Per un "polentone" scendere a Napoli è un po' rinascere.

Punto il naso all'insù, l'aria sembra fritta, perché qui tutto frigge, compreso la pizza, in giro poche donne sottili si vedono, anche perché rimanere a dieta è impossibile, ogni angolo nasconde pizza in tutte le maniere, senza parlare dei dolci che regnano sovrani.

Da Piazza Trieste e Trento imbocco via Toledo.

La strada principale è colma di lievitati che sono come le sirene per Ulisse, gli occhi brillano e le ghiandole salivari si attivano.

Ogni tanto spunta la cartografia di Maradona e le statuette che ritraggono tutti i personaggi famosi. C'è un aria frizzante e l'atmosfera assomiglia a quella di altre città come Milano o Budapest, gente da tutto il Mondo.

Tutto cambia improvvisamente, come in un "salto di paura", gergo cinematografico, quando prendo le vie che si infilano, salendo, fra auto parcheggiate sul marciapiede, negozi con la merce esposta in bella vista e a volte immondizia, là dove non dovrebbe essere. Scorgo, dietro una vetrina, un calendario di fotografie a colori di ragazze, che non hanno finito di vestirsi.

In una via stretta, in aria, i panni stesi di un bucato appena centrifugato che dal profumo mi sembra di vedere le bolle di sapone spargersi nell'aria, come quando i bambini, soffiando nel cerchio inzuppato nel sapone, sprigionavano bolle leggere che volano libere nell'aria dissolvendosi dopo poco.

HOTEL

Realis sul Mare

Doccia con il pavimento scivoloso, l'isolamento delle pareti è insufficiente quasi impercettibile, i vetri, che guardano il mare sono molto sporchi, la televisione è impossibile da comandare da sdraiati sul letto e la connessione internet non funziona.

Il personale è gentile, la vasca idromassaggio confortevole e la vista è notevole, anche se infastidita dalla strada che passa proprio sul mare.

OSTERIA

Ho deciso di andare ad assaggiare "La genovese", tipica di Napoli diversamente da quello che si potrebbe pensare.

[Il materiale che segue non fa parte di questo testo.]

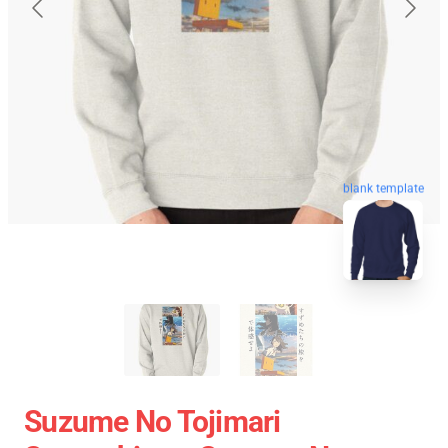
blank template
Suzume No Tojimari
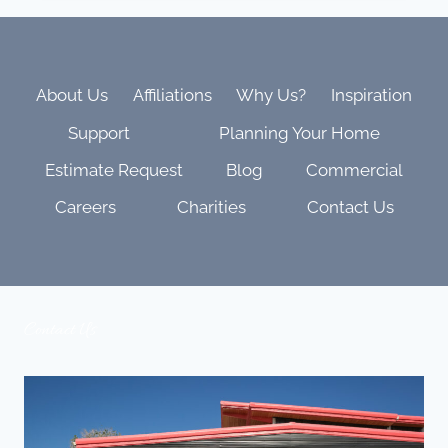
NEED
TO
KNOW
ABOUT
PRE-
About Us
Affiliations
Why Us?
Inspiration
WIRING
Support
Planning Your Home
FOR
HOME
Estimate Request
Blog
Commercial
TECHNOLOGY
IN
Careers
Charities
Contact Us
2025
Contact Us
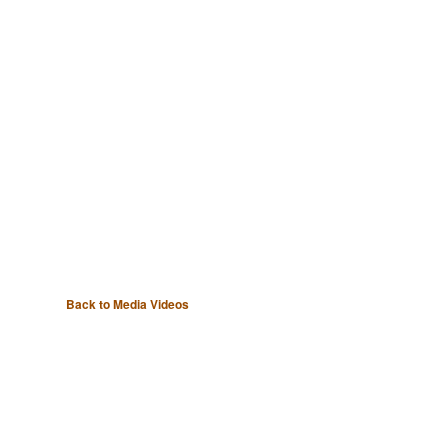
Back to Media Videos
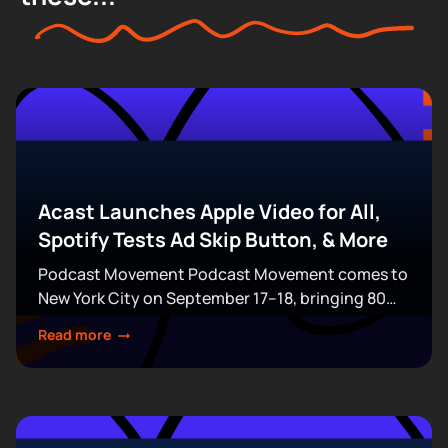
Acast Launches Apple Video for All,
Spotify Tests Ad Skip Button, & More
Podcast Movement Podcast Movement comes to
New York City on September 17–18, bringing 80
expert-led sessions across five stages at Terminal
Read more
5. Join hundreds of creators, executives, and
industry professionals...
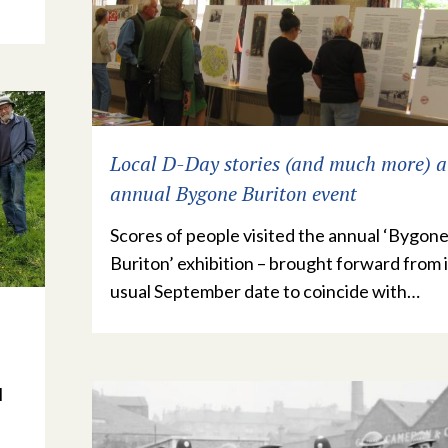
Local D-Day stories (and much more) a
annual Bygone Buriton event
Scores of people visited the annual ‘Bygon
Buriton’ exhibition – brought forward from i
usual September date to coincide with…
l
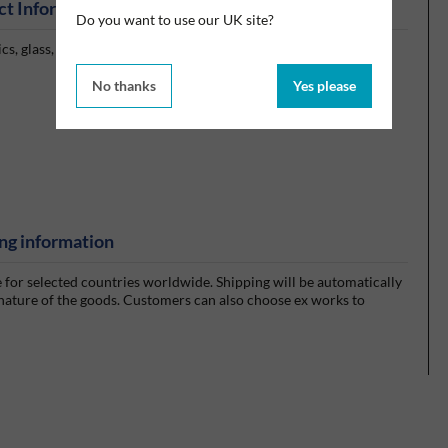
ct Information
Do you want to use our UK site?
cs, glass, rubber, rigid plastics and most other materials in
No thanks
Yes please
ng information
e for selected countries worldwide. Shipping will be automatically
 nature of the goods. Customers can also choose ex works to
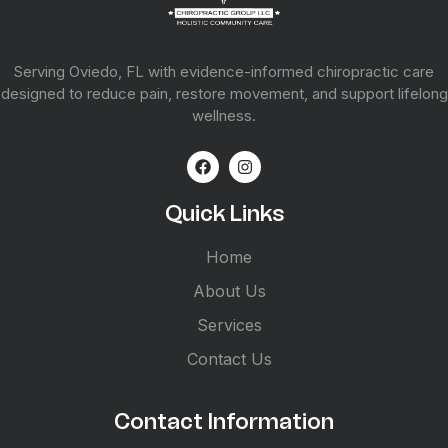
Serving Oviedo, FL with evidence-informed chiropractic care
designed to reduce pain, restore movement, and support lifelong
wellness.
Quick Links
Home
About Us
Services
Contact Us
Contact Information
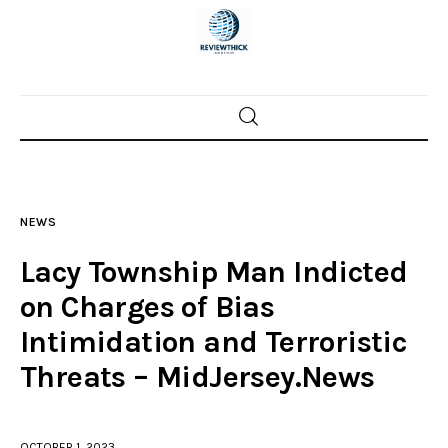
Home
News
NEWS
Trenton shootings
Lacy Township Man Indicted
Police investigations
on Charges of Bias
Intimidation and Terroristic
Local incidents
Threats – MidJersey.News
OCTOBER 1, 2023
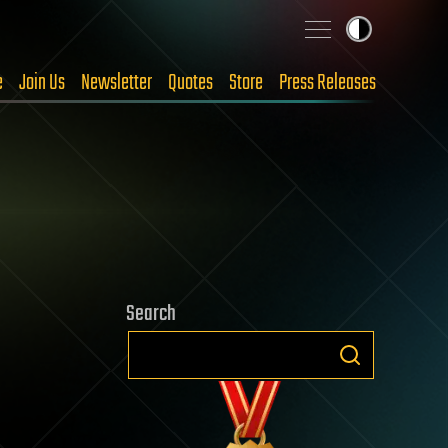
e
Join Us
Newsletter
Quotes
Store
Press Releases
Search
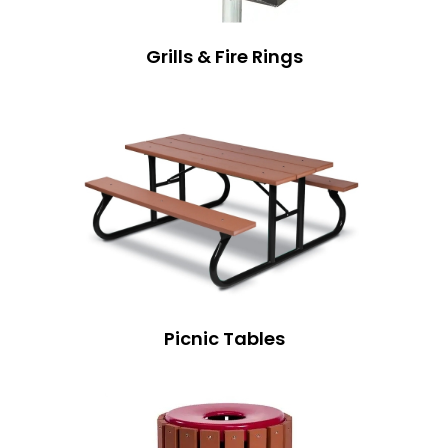
Grills & Fire Rings
Picnic Tables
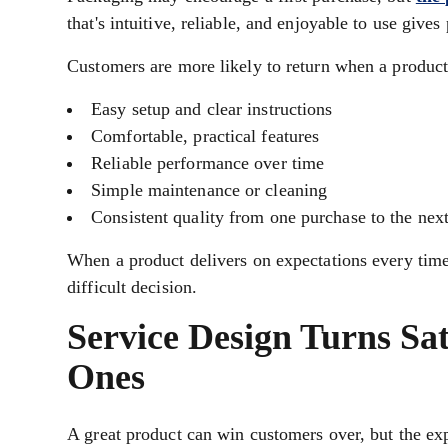
that's intuitive, reliable, and enjoyable to use give
Customers are more likely to return when a product
Easy setup and clear instructions
Comfortable, practical features
Reliable performance over time
Simple maintenance or cleaning
Consistent quality from one purchase to the nex
When a product delivers on expectations every time 
difficult decision.
Service Design Turns Sa
Ones
A great product can win customers over, but the ex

Fortunatamente non sono nelle Filippine dove le cipolle, uno degli ingredienti principali insieme al manzo, sono diventate più care della carne sfiorando gli undici dollari al chilo , un pollo ne costa 4.

Tiro la porta e, avanzando con il corpo, entro da Don Gaetano.

Pochi tavoli e cucina, praticamente tutto insieme, come piace a me, a parte che si rimane impregnati di olio e di tutto quello che viene cucinato. Il piatto è ben fatto, le cipolle e la carne si confondono, mentre la pasta è al dente, qui mi dicono si usa cosi.

Anche le alici fritte sono perfette. Le consumo fra i molti ritratti appesi alle pareti e anche fotografie di personaggi famosi.

PIZZERIA

Evito i luoghi turistici perché sono artefatti, preferisco immergermi nella gente di qui.

Sono nelle vicinanze di una delle pizzerie di Sorbillo ma con un taxi mi faccio portare a mezzora di strada in un quartiere dove girano solo gli abitanti che la pizza la vanno a prendere per mangiarsela a casa.

Arrivo al Diametro33, il locale è rustico e vivace, per i colori e i ragazzi che ci lavorano: Giuseppe, Raffaele, Aniello - il papà - e Francesco.

Un via vai ininterrotto di persone che vengono a prendere la pizza da portarsi a casa, mentre arriva la mia.

Pizza fritta, enorme, quando la taglio ne esce una ricotta di bufala saporita e profumata mentre, annegati all'interno, i ciccioli e pepe ne completano uno dei piatti che difficilmente si può trovare altrove.

Giuseppe mi spiega come prepara l'impasto della pizza che parte da: lievito di birra acqua farina che maturano per qualche ora a bassa temperatura, successivamente con aggiunta di farina e acqua nella quantità in cui si vuole raggiungere l'idratazione adeguata.

MERENDA

Sulla strada che corre lungo il mare, in una rientranza, c'è una struttura con scritto "Taralli caldi", qui sono di casa e vale la pena assaggiarli.

La signora che mi viene incontro è un incrocio fra una strega e una fata, tutta bardata, mi invita a prendere posto sui tavolini bianchi dove mi serve i taralli caldi, saporiti e dal profumo di strutto che ne fanno una prelibatezza, per il vino sorvoliamo non posso pretendere. Guardo il mare mentre raggi luminosi mi invadono la faccia come fosse una carezza calda, sotto, vicino al molo, due signori se la raccontano amabilmente, non capisco nulla ma la cantilena è piacevole.

E' ora di prendere la strada che porta verso l'aeroporto, e tutto svanisce come se fosse stato un bel sogno.